(800) 634-7388

On February 8, 2006, President Bush signed the Deficit Reduction Act.  This federal law made big changes to Medicaid for nursing home costs.  Important parts of the new law were supposed to be effective from February 8, 2006.  However, the Hawaii Department of Human Services only recently announced Hawaii’s proposed new rules based on the federal law.  The public hearing on the new rules will be held on July 28, 2009.

One of the big changes involves the home.  Under the old law the home was an exempt asset.  A single person in a nursing home could own a home worth millions of dollars, and still qualify for Medicaid if he had $2,000 or less.  The new proposed rule is that a person cannot get Medicaid help for nursing home costs if the home equity interest exceeds $750,000.  For example, if the home is worth $800,000 and there is no mortgage on it, the person cannot qualify for Medicaid.  If the home is worth $800,000, and there is a $100,000 mortgage on it, then the equity is $700,000, so the person could qualify for Medicaid if he has $2,000 or less.

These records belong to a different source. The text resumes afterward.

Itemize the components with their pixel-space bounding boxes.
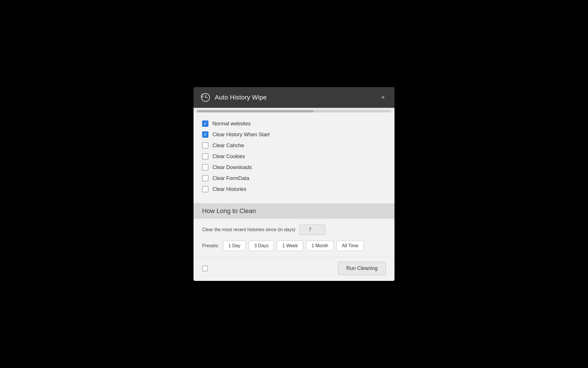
checkbox-clear-history-when-start[interactable] (202, 131, 208, 138)
checkbox-clear-histories[interactable] (202, 186, 208, 192)
presets-label: Presets: (202, 243, 219, 248)
scrollbar-thumb (197, 110, 314, 112)
presets-row: Presets: 1 Day 3 Days 1 Week 1 Month All… (202, 241, 386, 251)
close-button[interactable]: × (378, 93, 388, 102)
checkbox-item-clear-cache[interactable]: Clear Cahche (202, 140, 386, 151)
checkbox-clear-cache[interactable] (202, 142, 208, 149)
how-long-body: Clear the most recent histories since (i… (194, 219, 394, 257)
checkbox-clear-downloads[interactable] (202, 164, 208, 170)
checkbox-item-clear-cookies[interactable]: Clear Cookies (202, 151, 386, 162)
checkbox-label-normal-websites: Normal websites (212, 121, 251, 127)
dialog-overlay: Auto History Wipe × Normal websites (0, 0, 588, 368)
section-divider (194, 198, 394, 203)
preset-1week[interactable]: 1 Week (277, 241, 303, 251)
checkbox-item-normal-websites[interactable]: Normal websites (202, 118, 386, 129)
checkboxes-section: Normal websites Clear History When Start… (194, 112, 394, 198)
days-label: Clear the most recent histories since (i… (202, 227, 295, 232)
checkbox-label-clear-history-when-start: Clear History When Start (212, 132, 270, 138)
checkbox-item-clear-formdata[interactable]: Clear FormData (202, 173, 386, 184)
scrollbar-track[interactable] (197, 110, 391, 112)
preset-3days[interactable]: 3 Days (249, 241, 274, 251)
days-input[interactable] (299, 225, 325, 235)
dialog-body: Normal websites Clear History When Start… (194, 108, 394, 281)
checkbox-item-clear-history-when-start[interactable]: Clear History When Start (202, 129, 386, 140)
checkbox-item-clear-histories[interactable]: Clear Histories (202, 184, 386, 195)
checkbox-label-clear-cookies: Clear Cookies (212, 154, 245, 160)
preset-1month[interactable]: 1 Month (306, 241, 334, 251)
checkbox-clear-formdata[interactable] (202, 175, 208, 181)
checkbox-label-clear-histories: Clear Histories (212, 186, 246, 192)
dialog-title: Auto History Wipe (215, 94, 267, 101)
preset-1day[interactable]: 1 Day (223, 241, 246, 251)
checkbox-label-clear-downloads: Clear Downloads (212, 164, 252, 170)
checkbox-label-clear-formdata: Clear FormData (212, 175, 249, 181)
dialog-footer: Run Cleaning (194, 257, 394, 281)
history-icon (200, 92, 211, 103)
checkbox-normal-websites[interactable] (202, 120, 208, 127)
how-long-header: How Long to Clean (194, 203, 394, 219)
dialog-window: Auto History Wipe × Normal websites (194, 87, 394, 281)
checkbox-clear-cookies[interactable] (202, 153, 208, 160)
preset-alltime[interactable]: All Time (336, 241, 364, 251)
days-row: Clear the most recent histories since (i… (202, 225, 386, 235)
checkbox-label-clear-cache: Clear Cahche (212, 143, 244, 149)
footer-checkbox[interactable] (202, 266, 208, 271)
run-cleaning-button[interactable]: Run Cleaning (338, 262, 386, 275)
checkbox-item-clear-downloads[interactable]: Clear Downloads (202, 162, 386, 173)
scrollbar-area (194, 108, 394, 112)
dialog-title-left: Auto History Wipe (200, 92, 267, 103)
dialog-titlebar: Auto History Wipe × (194, 87, 394, 108)
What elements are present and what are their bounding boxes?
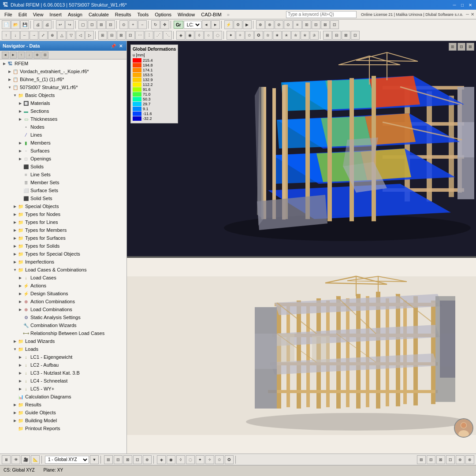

Another change is the “look back” period.  Under the old law, there was a 3 year look back for gifts to individuals and a 5 year look back for gifts to an irrevocable trust.  This does not mean that if you gave anything away there would be a 3 year wait before Medicaid would help you.  The 3 year look back meant that when a person applied for Medicaid for nursing home costs, the government would look back in time to see if the person gave anything away during the last 3 years.  If something of value (such as money or property) was given away during the last 3 years, then a penalty would be calculated.  The penalty is a number of months during which Medicaid will not pay the nursing home costs.  The idea is that Medicaid will not pay for nursing home costs for the period of time during which the person could have paid his own nursing home costs with the assets he gave away.

Under the new law, the look back period is 5 years for gifts made on or after February 8, 2006.  This means that when a person applies for Medicaid for nursing home costs, if anything was given away during the last 5 years, a penalty will be calculated.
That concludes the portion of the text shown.